Jun. 30, 2017 11:35 am

How an art-school kid ended up at an aerospace company

DCAD grad Olivia Kwiatkowski is going to Pratt next year, but not before rebranding the Berwyn, Pa.-based Triumph Group.
A mock museum poster designed by Olivia Kwiatkowski.

A mock museum poster designed by Olivia Kwiatkowski.

(Image courtesy of Olivia Kwiatkowski)

Like many graduates of Delaware College of Art & Design, Olivia Kwiatkowski plans to continue her education at the Pratt Institute in New York City before heading full-on into a design career.

But this summer, the Class of 2017 graphic design grad is interning at Triumph Group, an aerospace company based in Berwyn, Pa.

Kwiatkowski is helping to rebrand the company’s visual identity, along with Triumph’s communications director, Michelle Long.

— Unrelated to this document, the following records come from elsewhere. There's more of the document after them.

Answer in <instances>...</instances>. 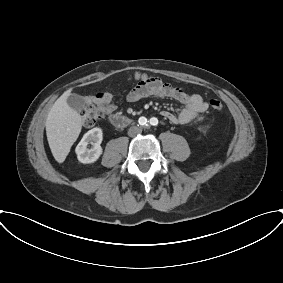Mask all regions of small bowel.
Segmentation results:
<instances>
[{"label":"small bowel","mask_w":283,"mask_h":283,"mask_svg":"<svg viewBox=\"0 0 283 283\" xmlns=\"http://www.w3.org/2000/svg\"><path fill=\"white\" fill-rule=\"evenodd\" d=\"M149 96L172 98L184 105L178 114L167 110L161 112V115L173 124H188L208 108L207 102L200 95L189 94L181 88L161 82L157 86L144 81L139 82L127 93L126 101L135 103ZM86 101L98 104L106 114H111L116 110L113 94L109 91L87 96Z\"/></svg>","instance_id":"1"}]
</instances>
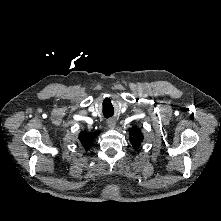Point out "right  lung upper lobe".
Here are the masks:
<instances>
[{"label":"right lung upper lobe","instance_id":"cb5924a9","mask_svg":"<svg viewBox=\"0 0 221 221\" xmlns=\"http://www.w3.org/2000/svg\"><path fill=\"white\" fill-rule=\"evenodd\" d=\"M97 134L98 132L95 133L81 132L79 134V140L86 149H89L92 146L93 141Z\"/></svg>","mask_w":221,"mask_h":221}]
</instances>
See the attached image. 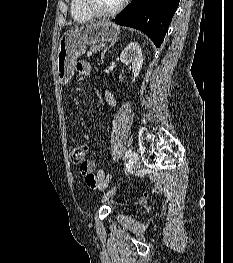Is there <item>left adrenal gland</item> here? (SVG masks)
Here are the masks:
<instances>
[{
    "label": "left adrenal gland",
    "instance_id": "a2214340",
    "mask_svg": "<svg viewBox=\"0 0 233 263\" xmlns=\"http://www.w3.org/2000/svg\"><path fill=\"white\" fill-rule=\"evenodd\" d=\"M117 41H118V38L115 39V40H113V41H111L110 45L104 49V51H103L102 54H101V63H103L104 55H105V53L107 52V50H108L110 47H112Z\"/></svg>",
    "mask_w": 233,
    "mask_h": 263
}]
</instances>
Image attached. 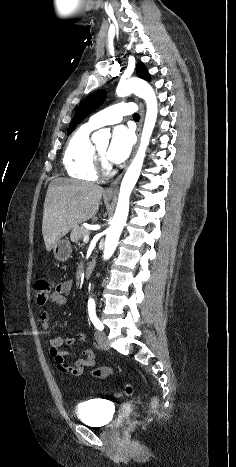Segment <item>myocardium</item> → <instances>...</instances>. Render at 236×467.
Segmentation results:
<instances>
[{"mask_svg": "<svg viewBox=\"0 0 236 467\" xmlns=\"http://www.w3.org/2000/svg\"><path fill=\"white\" fill-rule=\"evenodd\" d=\"M95 169L98 175H102L103 177H109L113 174V168L111 164L108 162L107 158L102 155L98 148L95 147Z\"/></svg>", "mask_w": 236, "mask_h": 467, "instance_id": "1", "label": "myocardium"}]
</instances>
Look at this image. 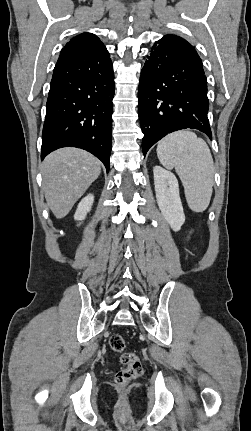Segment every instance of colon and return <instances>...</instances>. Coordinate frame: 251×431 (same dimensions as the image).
Returning <instances> with one entry per match:
<instances>
[{
  "mask_svg": "<svg viewBox=\"0 0 251 431\" xmlns=\"http://www.w3.org/2000/svg\"><path fill=\"white\" fill-rule=\"evenodd\" d=\"M109 345L114 352L122 353L125 349V340L121 335L114 334L109 339ZM120 362L123 368L115 374V382L120 387L127 386L132 380L142 375V363L134 353H123Z\"/></svg>",
  "mask_w": 251,
  "mask_h": 431,
  "instance_id": "5ec220e1",
  "label": "colon"
}]
</instances>
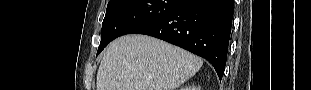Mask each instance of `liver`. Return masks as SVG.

“I got the internship through the DCAD Co-op,” said Kwiatkowski. “They’ve been great.”

DCAD has played no small role in a continuing journey that began with her creative mother. “My mother was always involved in crafting and volunteer work, and she’d bring me along,” Kwiatkowski said. “Our neighbor did Chinese painting. I was always around creativity. Then, in high school I was yearbook editor, and really enjoyed it, so I decided to go into graphic design.”

Olivia Kwiatkowski. (Courtesy photo)

Olivia Kwiatkowski. (Courtesy photo)

Graphic designers such as Kwiatkowski work primarily with computers these days, creating digital art, though she believes it’s still important to draft things by hand. “I use tablets a lot,” she said. “I love them, they’re like a bridge between hand drawing and technology.”

Even the fine art of illustration, Kwiatkowski’s other artistic passion, combines technology and old-fashioned hand drawing. “With illustration, the computer polishes hand work, making it presentable online. I love using the tablet for illustration, too.”

Before she returns to work, we ask her where she sees visual art, technology and herself in the future.

“I’m hoping digital art will be more accepted in the future,” she says. “It’s not some kind of shortcut, it’s a meticulous process. That intellectual process helps artists develop an identity.”

As for her own future, “I hope to experience different work environments, ideally with creative people in a creative atmosphere like a magazine — or books, creating book covers, that’s a dream. Mostly, I hope to be in a place where they value art.”